• **Material provided**
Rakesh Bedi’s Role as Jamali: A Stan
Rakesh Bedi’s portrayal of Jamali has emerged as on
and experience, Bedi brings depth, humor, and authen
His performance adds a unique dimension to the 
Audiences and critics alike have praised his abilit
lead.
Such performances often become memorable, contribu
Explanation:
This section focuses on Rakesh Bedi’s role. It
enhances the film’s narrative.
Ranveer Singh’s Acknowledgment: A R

• **What the exercise asks**
Set down each line from the line containing "Rakesh Bedi’s portrayal" through the final line of the data, exactly and with nothing added.

• **Solved exercise**
Rakesh Bedi’s portrayal of Jamali has emerged as on
and experience, Bedi brings depth, humor, and authen
His performance adds a unique dimension to the 
Audiences and critics alike have praised his abilit
lead.
Such performances often become memorable, contribu
Explanation:
This section focuses on Rakesh Bedi’s role. It
enhances the film’s narrative.
Ranveer Singh’s Acknowledgment: A R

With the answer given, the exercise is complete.